Умник фыркнул и вместо ответа извлек из небытия рюмку пальмовой водки. Одновременно наполовину опустошенный сосуд с густой смесью растворился в воздухе.

— Ты прав, Умник, — вздохнул Ницан. — Без крепкого тут не обойтись, — он одним глотком опорожнил рюмку. — Теперь о смерти госпожи Сэрэн-Лагашти, — сдавленным голосом произнес он. — Тут, по-моему, все ясно. Это самое настоящее убийство. А если в одном и том же месте в течение короткого промежутка времени происходит два убийства подряд, разве нелогично будет считать, что они взаимосвязаны? Плюс печати как цель уличного нападения. Значит, смерть этой старухи тоже связана с моим расследованием. А коль скоро она, как явствует из письма госпожи Баалат-Гебал, как две капли воды похожа еще и на смерть некоего господина Алулу-Бази, то… Черт побери, неужели я ничего не записывал?… Письмо! — он хлопнул себя по лбу. — Письмо госпожи Шошаны Шульги, младшей сестры нашей замечательной приятельницы! Оно меня чем-то заинтересовало в тот вечер. Настолько, что я попросил его у госпожи Баалат-Гебал. Вот что нам необходимо найти! — он вскочил с места и бросился к полкам, на которых в полном беспорядке высились кипы бумаг, записных книжек и прочего хлама. Эти полки Ницан называл архивом.
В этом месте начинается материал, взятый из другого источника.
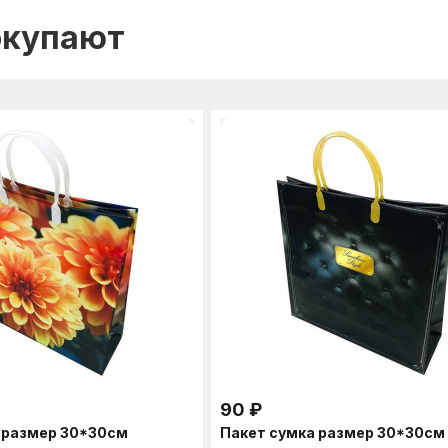
окупают
90
₽
 размер 30*30см
Пакет сумка размер 30*30см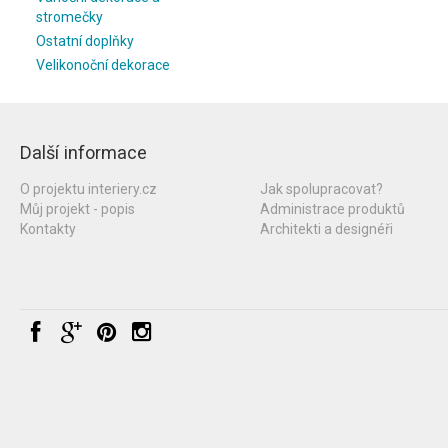
stromečky
Ostatní doplňky
Velikonoční dekorace
Další informace
O projektu interiery.cz
Jak spolupracovat?
Můj projekt - popis
Administrace produktů
Kontakty
Architekti a designéři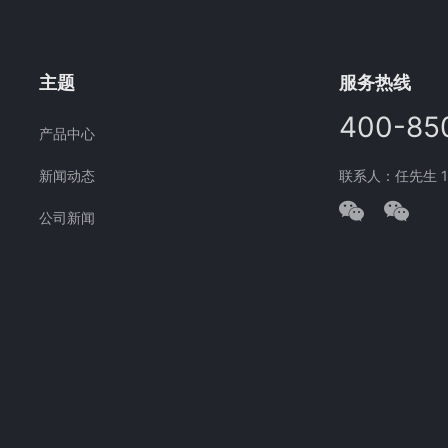
主题
服务热线
400-85
产品中心
新闻动态
联系人：任先生 177
公司新闻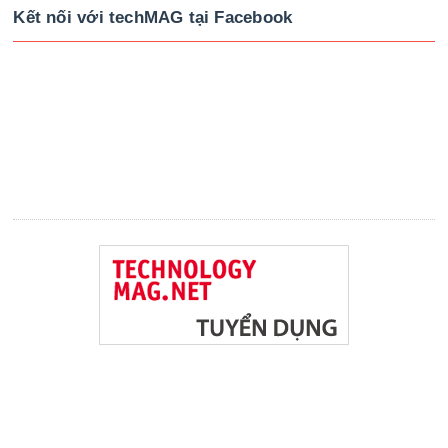
Kết nối với techMAG tại Facebook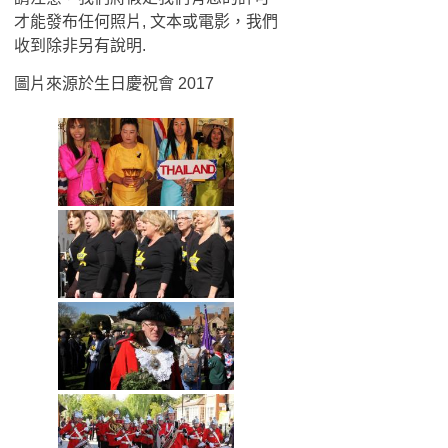
才能發布任何照片, 文本或電影，我們
收到除非另有說明.
圖片來源於生日慶祝會 2017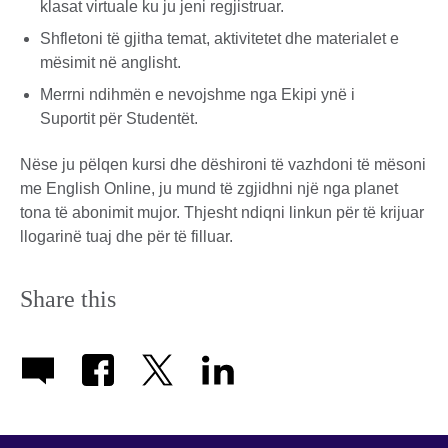
klasat virtuale ku ju jeni regjistruar.
Shfletoni të gjitha temat, aktivitetet dhe materialet e
mësimit në anglisht.
Merrni ndihmën e nevojshme nga Ekipi ynë i
Suportit për Studentët.
Nëse ju pëlqen kursi dhe dëshironi të vazhdoni të mësoni
me English Online, ju mund të zgjidhni një nga planet
tona të abonimit mujor. Thjesht ndiqni linkun për të krijuar
llogarinë tuaj dhe për të filluar.
Share this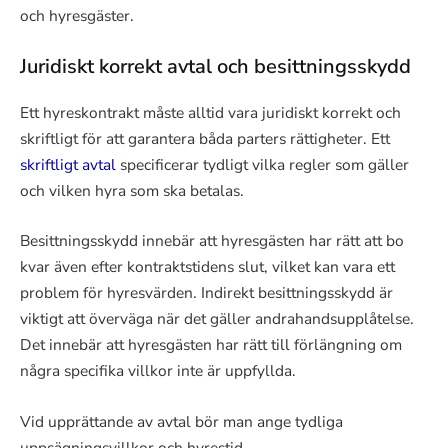
och hyresgäster.
Juridiskt korrekt avtal och besittningsskydd
Ett hyreskontrakt måste alltid vara juridiskt korrekt och
skriftligt för att garantera båda parters rättigheter. Ett
skriftligt avtal
specificerar tydligt vilka regler som gäller
och vilken hyra som ska betalas.
Besittningsskydd innebär att hyresgästen har rätt att bo
kvar även efter kontraktstidens slut, vilket kan vara ett
problem för hyresvärden. Indirekt besittningsskydd är
viktigt att överväga när det gäller andrahandsupplåtelse.
Det innebär att hyresgästen har rätt till förlängning om
några specifika villkor inte är uppfyllda.
Vid upprättande av avtal bör man ange tydliga
uppsägningsvillkor och hyrestid.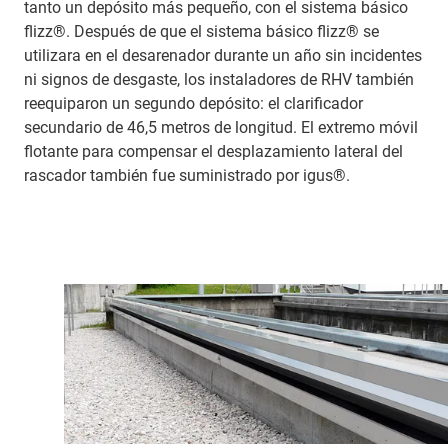
tanto un depósito más pequeño, con el sistema básico
flizz®. Después de que el sistema básico flizz® se
utilizara en el desarenador durante un año sin incidentes
ni signos de desgaste, los instaladores de RHV también
reequiparon un segundo depósito: el clarificador
secundario de 46,5 metros de longitud. El extremo móvil
flotante para compensar el desplazamiento lateral del
rascador también fue suministrado por igus®.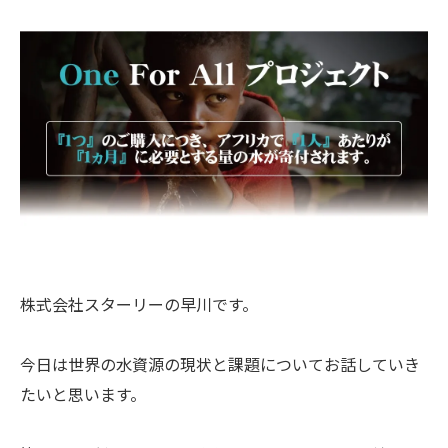
株式会社スターリーの早川です。
今日は世界の水資源の現状と課題についてお話していき
たいと思います。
Получасовые поиски ничего не дали. Ни искомого письма госпожи Шошаны Шульги-Зиусидра-Эйги, ничего другого, способного хоть как-то прояснить ситуацию, на полках не обнаружилось.

Умник ринулся под кровать. Оттуда полетели какие-то старые тряпки, клочья бумаги. С грохотом выкатились несколько пустых бутылок. На одной из них восседал сам рапаит с весьма разочарованной физиономией.
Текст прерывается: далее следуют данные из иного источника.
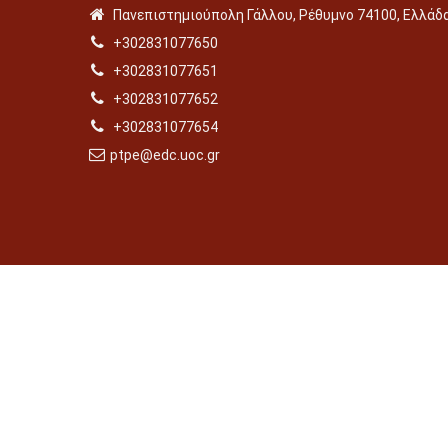
Πανεπιστημιούπολη Γάλλου, Ρέθυμνο 74100, Ελλάδ
+302831077650
+302831077651
+302831077652
+302831077654
ptpe@edc.uoc.gr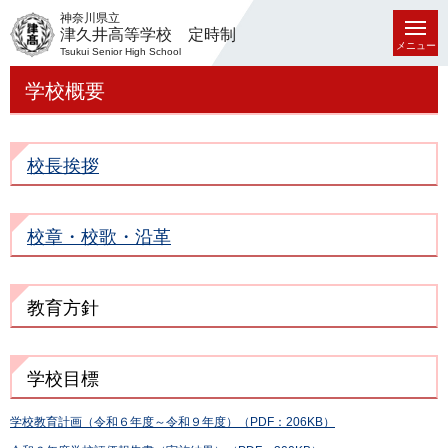
神奈川県立
津久井高等学校 定時制
メニュー
Tsukui Senior High School
学校概要
校長挨拶
校章・校歌・沿革
教育方針
学校目標
学校教育計画（令和６年度～令和９年度）（PDF：206KB）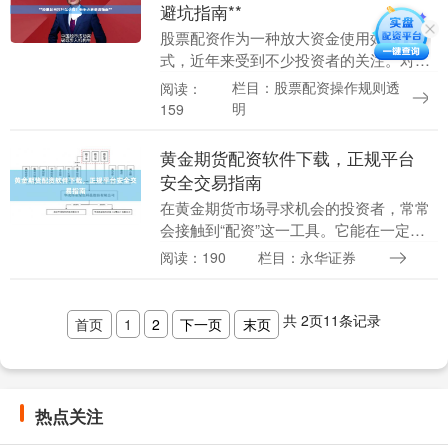
避坑指南**
股票配资作为一种放大资金使用效率的方
式，近年来受到不少投资者的关注。对于
刚接触配资的新手来说，如何选择合适的
栏目：股票配资操作规则透
阅读：
杠杆倍数，往往是决定盈亏的关键因素之
明
159
一。本文将为你详....
黄金期货配资软件下载，正规平台
安全交易指南
在黄金期货市场寻求机会的投资者，常常
会接触到“配资”这一工具。它能在一定程
度上放大交易资金，但也显著增加了风
阅读：190
栏目：永华证券
险。选择一款安全可靠的配资软件与正规
平台股票配资操作....
共
2
页
11
条记录
首页
1
2
下一页
末页
热点关注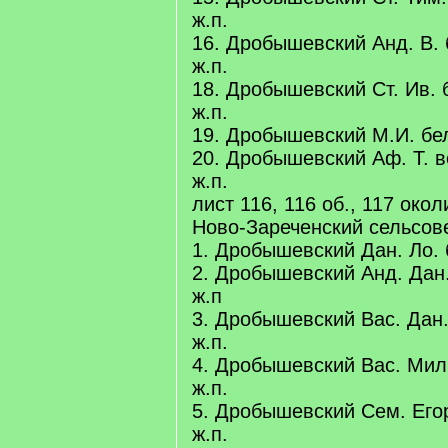
ж.п.
16. Дробышевский Анд. В. 
ж.п.
18. Дробышевский Ст. Ив. б
ж.п.
19. Дробышевский М.И. бело
20. Дробышевский Аф. Т. в
ж.п.
лист 116, 116 об., 117 око
Ново-Зареченский сельсов
1. Дробышевский Дан. Ло. 
2. Дробышевский Анд. Дан.
ж.п
3. Дробышевский Вас. Дан.
ж.п.
4. Дробышевский Вас. Мил.
ж.п.
5. Дробышевский Сем. Егор
ж.п.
— Все понятно, — сказал Ницан обреченно. — Спасибо за помощь, Умник.

Неверным шагом он подошел к подоконнику. Здесь тоже стояли несколько пустых и полупустых бутылок. Одна из них, темно-зеленого стекла, имела наклейку погреба Анат-Яху. Ницан рассеянно взял ее, поднял, взболтнул. В бутылке вина оставалось еще примерно на четверть. Он поискал на подоконнике стакан, выдернул зубами пробку, налил себе густого темно-рубинового напитка.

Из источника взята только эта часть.